Empire Café’s team will be creeping just outside of the city centre limits this year with a new venture - gastropub The Highland Laddie, and The Swine That Dines is in the process of upping sticks and relocating to Headingley - suggesting that serious operators are starting to consider the suburbs as a viable alternative to the city centre. In the past few days the widely and deeply-adored Owt - which moved from the Corn Exchange to Burley in late 2023 - announced that they wouldn’t be re-opening after their January break, which does warn that suburb-operating isn’t hospitality on easy mode.

Anonymous Leeds-based food bloggers Hobnobs & Bovril

The un-boring of influencers

Podcast equipment should cost one million pounds. Instagram reels should, well, maybe not cost a million pounds, but they shouldn’t be encouraged, let alone rewarded by free meals.

We do not need another dead-behind-the-eyes fashun girlies or Normal Bloke In Guinness Hat narrating reels of themselves eating ‘the best carbonara I have e-ver ea-ten’ at Zizzi in the robotic cadence you’d use to read your postcode out over a poor phoneline, or give your name in a hostage video.

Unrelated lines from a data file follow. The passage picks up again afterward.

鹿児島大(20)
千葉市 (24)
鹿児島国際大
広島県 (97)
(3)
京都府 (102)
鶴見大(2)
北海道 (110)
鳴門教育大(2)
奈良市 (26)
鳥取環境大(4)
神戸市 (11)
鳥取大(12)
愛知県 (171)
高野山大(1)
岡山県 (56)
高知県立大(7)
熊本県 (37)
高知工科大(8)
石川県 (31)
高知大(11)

Part of the reason for the dumbing down of Leeds’ food and drink is the cycle of: Media celebrates mediocrity for views. PR company rewards the media. The mediocre place that paid the PR company enjoys a boost in traffic until people realise it’s mediocre, or they move onto the next place paying the PR company to bribe the influencers into celebrating. Good system!

Very few people (and zero local media outlets) are brave enough to show a bit of personality or, god forbid, critical thinking anymore in case it jeopardises their invite to the next Boojum friends & family event. The main exceptions to that rule being Dan and Daryl at 2PK who have taken an absurdist sketch approach to covering food, and Hobnobs & Bovril and Leedsindulgence who give honest and balanced accounts of their experiences.

I hope their candidness shows people that you can actually talk (or maybe even write!) about food without just contributing to the ‘Is THIS the BEST X in Leeds’ or ‘What’s your favourite X in Leeds?’ tedium. Stop it! We can do better!

Some good new stuff in the city centre, actually

It’s not all bad!

It’s mostly bad, yes. The vast majority is bad. But there are some people still fighting against the deluge of total dross in the city centre. Recent and upcoming openings stemming the flow include grown-up all-day versatile pub Woodside (from the Brunswick & Melbourne team), listening bar and late-night cafe Holding Patterns (from Hyde Park Book Club), BAKE - a yassified Cooplands whose English bakery X Viennoiserie mash ups have taken the dock by storm. Plus Bottle Chop’s upcoming natural wine bar and bottleshop on Call Lane, and Alfonso’s bodega-style sandwiches from the Thiccc Sauce/Koben smokehouse stable.

Eat Your Greens, Leeds

Revisiting old favourites

I will (reluctantly) admit that I’m part of the problem. I did the maths and it turns out in 2024 I went out for tea in town a grand total of three times. One of those was a morbid curiosity visit to Six By Nico so doesn’t even count really. Three! I used to do that in a weekend.

How can I complain that there’s nothing in town ‘for me’ when my end of year bank statements suggest I only go into town to go to the Duck & Drake?

There are still a handful of great places in town and I’m going to make more effort to get on the 56 bus and revisit in no particular order: Wen’s, Eat Your Greens, Sarto, Brunswick (for a burger), Below Stairs, Ox Club to see what former Reliance head chef Tom is doing with the place, and Stuzzi. And acting European by sitting out on the pedestrianised bit near the station and flitting between evening-service Laynes and Friends of Ham.